:: What the task requires ::
Please output the lines from the one with "VIA – JF Poisson" through the end of the data exactly as written, omitting all pictures.

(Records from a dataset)
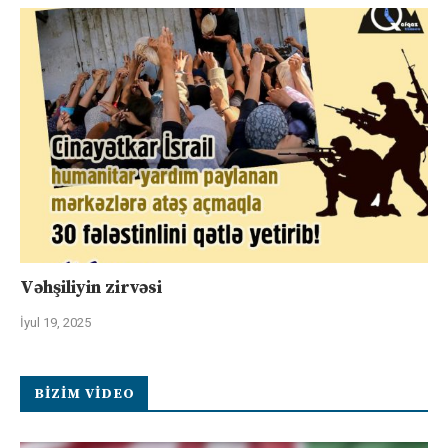
Vəhşiliyin zirvəsi
İyul 19, 2025
BIZIM VIDEO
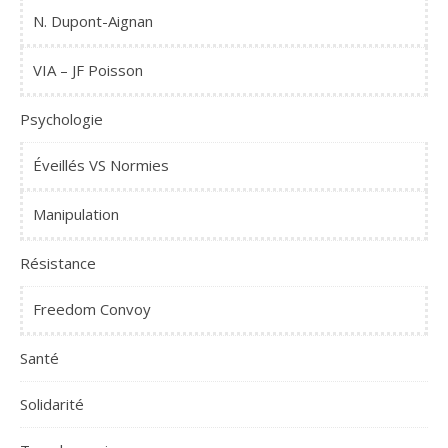
N. Dupont-Aignan
VIA – JF Poisson
Psychologie
Éveillés VS Normies
Manipulation
Résistance
Freedom Convoy
Santé
Solidarité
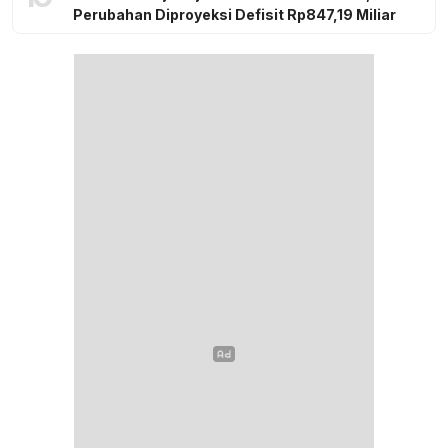
Perubahan Diproyeksi Defisit Rp847,19 Miliar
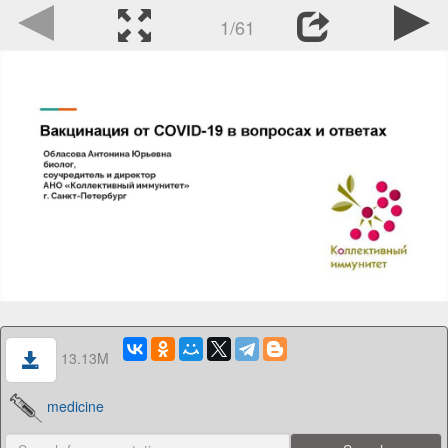
1/61
13.13M
medicine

:: Exercise result ::
VIA – JF Poisson
Psychologie
Éveillés VS Normies
Manipulation
Résistance
Freedom Convoy
Santé
Solidarité
Perubahan Diproyeksi Defisit Rp847,19 Miliar
1/61
13.13M
medicine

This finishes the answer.